(Source data)
◇ ◇ ◇

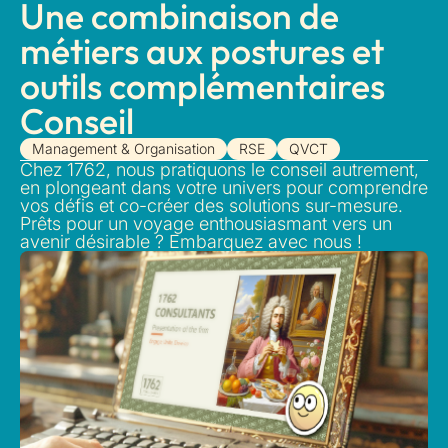
Une combinaison de
métiers aux postures et
outils complémentaires
Conseil
Management & Organisation
RSE
QVCT
Chez 1762, nous pratiquons le conseil autrement,
en plongeant dans votre univers pour comprendre
vos défis et co-créer des solutions sur-mesure.
Prêts pour un voyage enthousiasmant vers un
avenir désirable ? Embarquez avec nous !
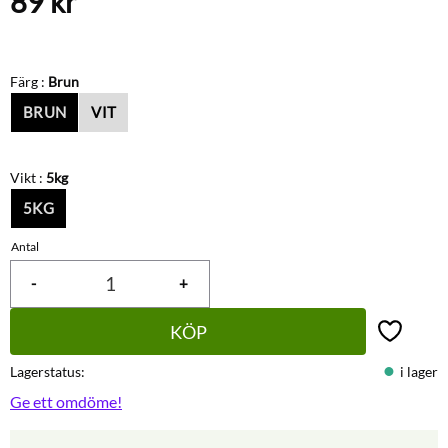
89
kr
Färg :
Brun
BRUN
VIT
Vikt :
5kg
5KG
Antal
-
+
KÖP
Lägg till 
Lagerstatus
i lager
Ge ett omdöme!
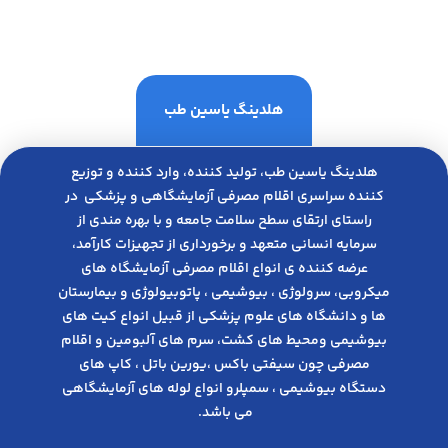
هلدینگ یاسین طب
هلدینگ یاسین طب، تولید کننده، وارد کننده و توزیع
کننده سراسری اقلام مصرفی آزمایشگاهی و پزشکی در
راﺳﺘﺎی ارﺗﻘﺎی ﺳﻄﺢ ﺳﻼﻣﺖ ﺟﺎﻣﻌﻪ و ﺑﺎ ﺑﻬﺮه ﻣﻨﺪی از
ﺳﺮﻣﺎﯾﻪ انسانی متعهد و ﺑﺮﺧﻮرداری از ﺗﺠﻬﯿﺰات ﮐﺎرآﻣﺪ،
عرضه کننده ی انواع اﻗﻼم مصرفی آزﻣﺎﯾﺸﮕﺎه های
میکروبی، ﺳﺮوﻟﻮژی ، ﺑﯿﻮﺷﯿﻤﯽ ، پاتوبیولوژی و بیمارستان
ها و دانشگاه های علوم پزشکی از قبیل انواع کیت های
بیوشیمی ومحیط های کشت، سرم های آلبومین و اقلام
مصرفی چون سیفتی باکس ،یورین باتل ، کاپ های
دستگاه بیوشیمی ، سمپلرو انواع لوله های آزمایشگاهی
می باشد.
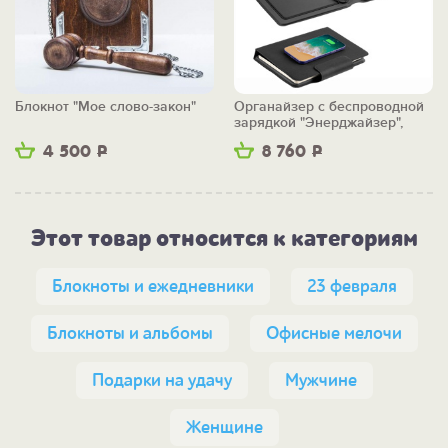
Блокнот "Мое слово-закон"
Органайзер с беспроводной
зарядкой "Энерджайзер",
вер.2
4 500
Р
8 760
Р
Этот товар относится к категориям
Блокноты и ежедневники
23 февраля
Блокноты и альбомы
Офисные мелочи
Подарки на удачу
Мужчине
Женщине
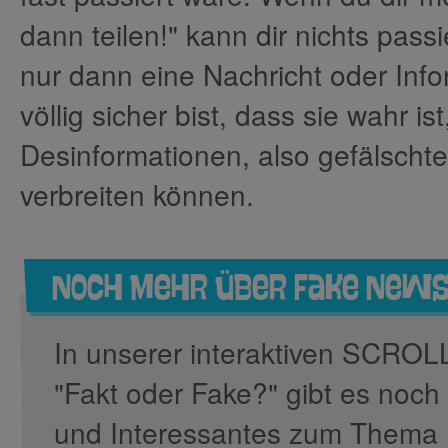
dann teilen!" kann dir nichts passi
nur dann eine Nachricht oder Info
völlig sicher bist, dass sie wahr is
Desinformationen, also gefälschte
verbreiten können.
Noch mehr über Fake New
In unserer interaktiven SCRO
"Fakt oder Fake?" gibt es no
und Interessantes zum Thema 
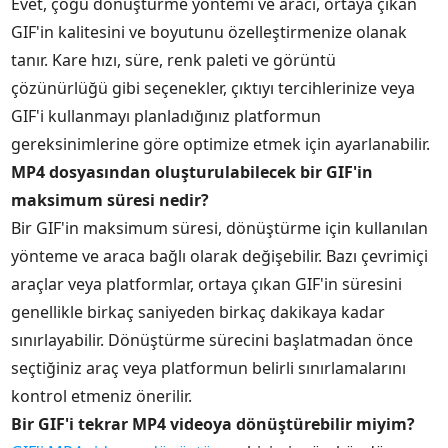
Evet, çoğu dönüştürme yöntemi ve aracı, ortaya çıkan
GIF'in kalitesini ve boyutunu özelleştirmenize olanak
tanır. Kare hızı, süre, renk paleti ve görüntü
çözünürlüğü gibi seçenekler, çıktıyı tercihlerinize veya
GIF'i kullanmayı planladığınız platformun
gereksinimlerine göre optimize etmek için ayarlanabilir.
MP4 dosyasından oluşturulabilecek bir GIF'in
maksimum süresi nedir?
Bir GIF'in maksimum süresi, dönüştürme için kullanılan
yönteme ve araca bağlı olarak değişebilir. Bazı çevrimiçi
araçlar veya platformlar, ortaya çıkan GIF'in süresini
genellikle birkaç saniyeden birkaç dakikaya kadar
sınırlayabilir. Dönüştürme sürecini başlatmadan önce
seçtiğiniz araç veya platformun belirli sınırlamalarını
kontrol etmeniz önerilir.
Bir GIF'i tekrar MP4 videoya dönüştürebilir miyim?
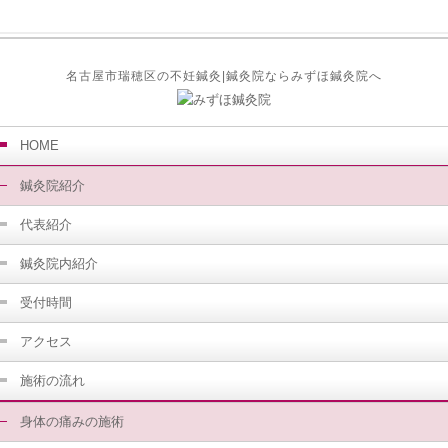
名古屋市瑞穂区の不妊鍼灸|鍼灸院ならみずほ鍼灸院へ
HOME
鍼灸院紹介
代表紹介
鍼灸院内紹介
受付時間
アクセス
施術の流れ
身体の痛みの施術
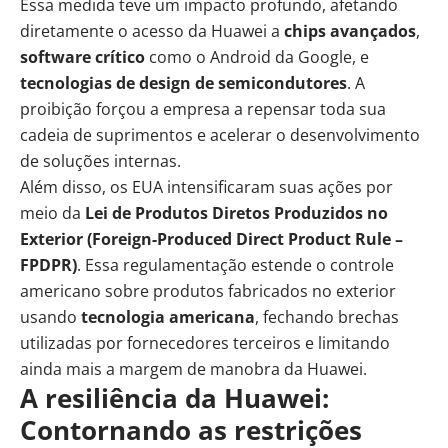
Essa medida teve um impacto profundo, afetando
diretamente o acesso da Huawei a
chips avançados
,
software crítico
como o Android da Google, e
tecnologias de design de
semicondutores
. A
proibição forçou a empresa a repensar toda sua
cadeia de suprimentos e acelerar o desenvolvimento
de soluções internas.
Além disso, os EUA intensificaram suas ações por
meio da
Lei de Produtos Diretos Produzidos no
Exterior (Foreign-Produced Direct Product Rule –
FPDPR)
. Essa regulamentação estende o controle
americano sobre produtos fabricados no exterior
usando
tecnologia americana
, fechando brechas
utilizadas por fornecedores terceiros e limitando
ainda mais a margem de manobra da Huawei.
A resiliência da Huawei:
Contornando as restrições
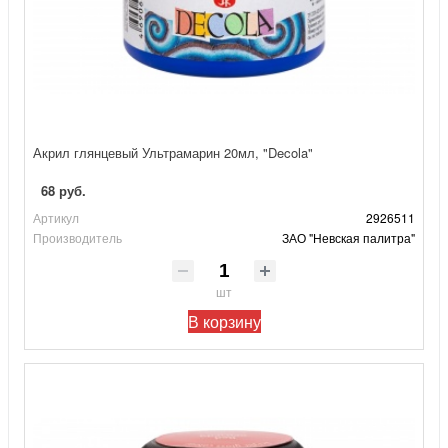
Акрил глянцевый Ультрамарин 20мл, "Decola"
68 руб.
Артикул
2926511
Производитель
ЗАО "Невская палитра"
шт
В корзину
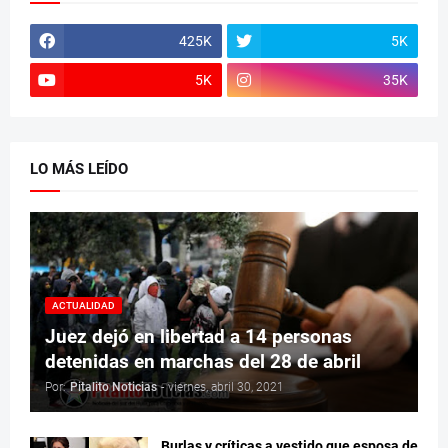
425K
5K
5K
35K
LO MÁS LEÍDO
ACTUALIDAD
Juez dejó en libertad a 14 personas
detenidas en marchas del 28 de abril
Por:
Pitalito Noticias
-
viernes, abril 30, 2021
Burlas y críticas a vestido que esposa de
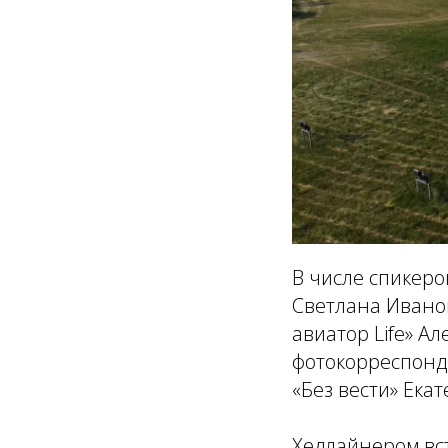
В числе спикеро
Светлана Ивано
авиатор Life» А
фотокорреспонд
«Без вести» Ека
Хедлайнером вс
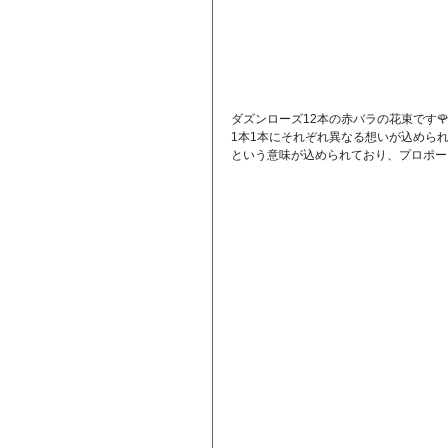
ダズンローズ12本の赤バラの花束です
1本1本にそれぞれ異なる想いが込めら
という意味が込められており、プロポー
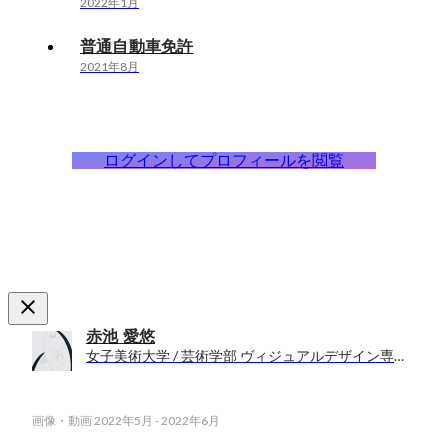
2022年1月
普通自動車免許
2021年8月
ログインしてプロフィールを閲覧
赤池 愛悠
女子美術大学 / 芸術学部 ヴィジュアルデザイン専攻 卒業
画像・動画
2022年5月
-
2022年6月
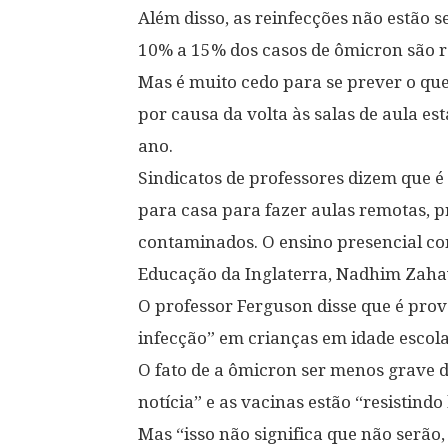
Além disso, as reinfecções não estão 
10% a 15% dos casos de ômicron são re
Mas é muito cedo para se prever o qu
por causa da volta às salas de aula es
ano.
Sindicatos de professores dizem que 
para casa para fazer aulas remotas, 
contaminados. O ensino presencial con
Educação da Inglaterra, Nadhim Zaha
O professor Ferguson disse que é prová
infecção” em crianças em idade esco
O fato de a ômicron ser menos grave d
notícia” e as vacinas estão “resistind
Mas “isso não significa que não serão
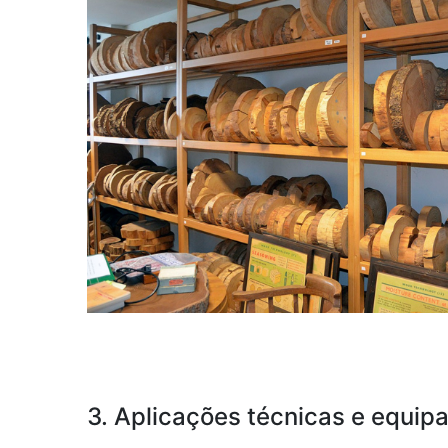
3. Aplicações técnicas e equip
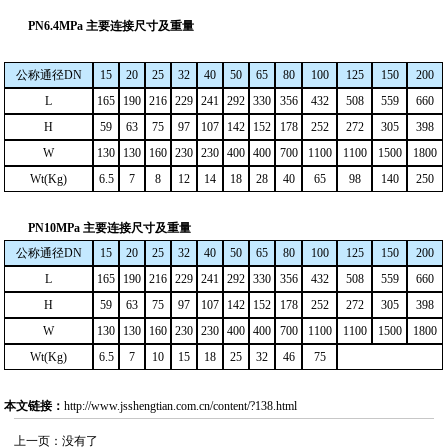
PN6.4MPa 主要连接尺寸及重量
公称通径
DN
15
20
25
32
40
50
65
80
100
125
150
200
L
165
190
216
229
241
292
330
356
432
508
559
660
H
59
63
75
97
107
142
152
178
252
272
305
398
W
130
130
160
230
230
400
400
700
1100
1100
1500
1800
Wt(Kg)
6.5
7
8
12
14
18
28
40
65
98
140
250
PN10MPa 主要连接尺寸及重量
公称通径
DN
15
20
25
32
40
50
65
80
100
125
150
200
L
165
190
216
229
241
292
330
356
432
508
559
660
H
59
63
75
97
107
142
152
178
252
272
305
398
W
130
130
160
230
230
400
400
700
1100
1100
1500
1800
Wt(Kg)
6.5
7
10
15
18
25
32
46
75
本文链接：
http://www.jsshengtian.com.cn/content/?138.html
上一页：没有了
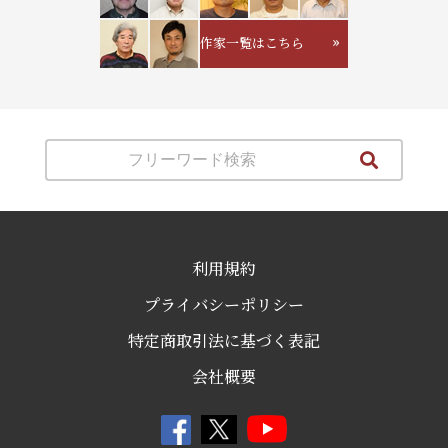
作家一覧はこちら
利用規約
プライバシーポリシー
特定商取引法に基づく表記
会社概要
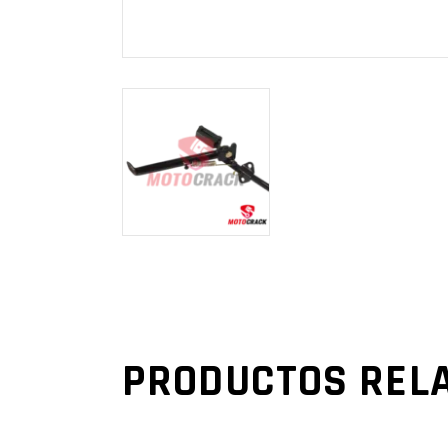
PRODUCTOS REL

◇ ◇ ◇

- Problem to solve:
Output the records above exactly as written, but leave out the pictures.

- Task result:
Une combinaison de
métiers aux postures et
outils complémentaires
Conseil
Management & Organisation
RSE
QVCT
Chez 1762, nous pratiquons le conseil autrement,
en plongeant dans votre univers pour comprendre
vos défis et co-créer des solutions sur-mesure.
Prêts pour un voyage enthousiasmant vers un
avenir désirable ? Embarquez avec nous !
89
kr
Färg :
Brun
BRUN
VIT
Vikt :
5kg
5KG
Antal
-
+
KÖP
Lägg till 
Lagerstatus
i lager
Ge ett omdöme!
هلدینگ یاسین طب
هلدینگ یاسین طب، تولید کننده، وارد کننده و توزیع
کننده سراسری اقلام مصرفی آزمایشگاهی و پزشکی در
راﺳﺘﺎی ارﺗﻘﺎی ﺳﻄﺢ ﺳﻼﻣﺖ ﺟﺎﻣﻌﻪ و ﺑﺎ ﺑﻬﺮه ﻣﻨﺪی از
ﺳﺮﻣﺎﯾﻪ انسانی متعهد و ﺑﺮﺧﻮرداری از ﺗﺠﻬﯿﺰات ﮐﺎرآﻣﺪ،
عرضه کننده ی انواع اﻗﻼم مصرفی آزﻣﺎﯾﺸﮕﺎه های
میکروبی، ﺳﺮوﻟﻮژی ، ﺑﯿﻮﺷﯿﻤﯽ ، پاتوبیولوژی و بیمارستان
ها و دانشگاه های علوم پزشکی از قبیل انواع کیت های
بیوشیمی ومحیط های کشت، سرم های آلبومین و اقلام
مصرفی چون سیفتی باکس ،یورین باتل ، کاپ های
دستگاه بیوشیمی ، سمپلرو انواع لوله های آزمایشگاهی
می باشد.
Блокнот "Мое слово-закон"
Органайзер с беспроводной
зарядкой "Энерджайзер",
вер.2
4 500
Р
8 760
Р
Этот товар относится к категориям
Блокноты и ежедневники
23 февраля
Блокноты и альбомы
Офисные мелочи
Подарки на удачу
Мужчине
Женщине
dann teilen!" kann dir nichts passi
nur dann eine Nachricht oder Info
völlig sicher bist, dass sie wahr is
Desinformationen, also gefälschte
verbreiten können.
Noch mehr über Fake New
In unserer interaktiven SCRO
"Fakt oder Fake?" gibt es no
und Interessantes zum Thema 
Evet, çoğu dönüştürme yöntemi ve aracı, ortaya çıkan
GIF'in kalitesini ve boyutunu özelleştirmenize olanak
tanır. Kare hızı, süre, renk paleti ve görüntü
çözünürlüğü gibi seçenekler, çıktıyı tercihlerinize veya
GIF'i kullanmayı planladığınız platformun
gereksinimlerine göre optimize etmek için ayarlanabilir.
MP4 dosyasından oluşturulabilecek bir GIF'in
maksimum süresi nedir?
Bir GIF'in maksimum süresi, dönüştürme için kullanılan
yönteme ve araca bağlı olarak değişebilir. Bazı çevrimiçi
araçlar veya platformlar, ortaya çıkan GIF'in süresini
genellikle birkaç saniyeden birkaç dakikaya kadar
sınırlayabilir. Dönüştürme sürecini başlatmadan önce
seçtiğiniz araç veya platformun belirli sınırlamalarını
kontrol etmeniz önerilir.
Bir GIF'i tekrar MP4 videoya dönüştürebilir miyim?
名古屋市瑞穂区の不妊鍼灸|鍼灸院ならみずほ鍼灸院へ
HOME
鍼灸院紹介
代表紹介
鍼灸院内紹介
受付時間
アクセス
施術の流れ
身体の痛みの施術
Essa medida teve um impacto profundo, afetando
diretamente o acesso da Huawei a
chips avançados
,
software crítico
como o Android da Google, e
tecnologias de design de
semicondutores
. A
proibição forçou a empresa a repensar toda sua
cadeia de suprimentos e acelerar o desenvolvimento
de soluções internas.
Além disso, os EUA intensificaram suas ações por
meio da
Lei de Produtos Diretos Produzidos no
Exterior (Foreign-Produced Direct Product Rule –
FPDPR)
. Essa regulamentação estende o controle
americano sobre produtos fabricados no exterior
usando
tecnologia americana
, fechando brechas
utilizadas por fornecedores terceiros e limitando
ainda mais a margem de manobra da Huawei.
A resiliência da Huawei:
Contornando as restrições
Акрил глянцевый Ультрамарин 20мл, "Decola"
68 руб.
Артикул
2926511
Производитель
ЗАО "Невская палитра"
шт
В корзину
425K
5K
5K
35K
LO MÁS LEÍDO
ACTUALIDAD
Juez dejó en libertad a 14 personas
detenidas en marchas del 28 de abril
Por:
Pitalito Noticias
-
viernes, abril 30, 2021
Burlas y críticas a vestido que esposa de
В числе спикеро
Светлана Ивано
авиатор Life» А
фотокорреспонд
«Без вести» Ека
Хедлайнером вс
ダズンローズ12本の赤バラの花束です
1本1本にそれぞれ異なる想いが込めら
という意味が込められており、プロポー
2022年1月
普通自動車免許
2021年8月
ログインしてプロフィールを閲覧
赤池 愛悠
女子美術大学 / 芸術学部 ヴィジュアルデザイン専攻 卒業
画像・動画
2022年5月
-
2022年6月
Além disso, as reinfecções não estão 
10% a 15% dos casos de ômicron são re
Mas é muito cedo para se prever o qu
por causa da volta às salas de aula es
ano.
Sindicatos de professores dizem que 
para casa para fazer aulas remotas, 
contaminados. O ensino presencial con
Educação da Inglaterra, Nadhim Zaha
O professor Ferguson disse que é prová
infecção” em crianças em idade esco
O fato de a ômicron ser menos grave d
notícia” e as vacinas estão “resistind
Mas “isso não significa que não serão
3. Aplicações técnicas e equip
PN6.4MPa 主要连接尺寸及重量
公称通径
DN
15
20
25
32
40
50
65
80
100
125
150
200
L
165
190
216
229
241
292
330
356
432
508
559
660
H
59
63
75
97
107
142
152
178
252
272
305
398
W
130
130
160
230
230
400
400
700
1100
1100
1500
1800
Wt(Kg)
6.5
7
8
12
14
18
28
40
65
98
140
250
PN10MPa 主要连接尺寸及重量
公称通径
DN
15
20
25
32
40
50
65
80
100
125
150
200
L
165
190
216
229
241
292
330
356
432
508
559
660
H
59
63
75
97
107
142
152
178
252
272
305
398
W
130
130
160
230
230
400
400
700
1100
1100
1500
1800
Wt(Kg)
6.5
7
10
15
18
25
32
46
75
本文链接：
http://www.jsshengtian.com.cn/content/?138.html
上一页：没有了
作家一覧はこちら
利用規約
プライバシーポリシー
特定商取引法に基づく表記
会社概要
PRODUCTOS REL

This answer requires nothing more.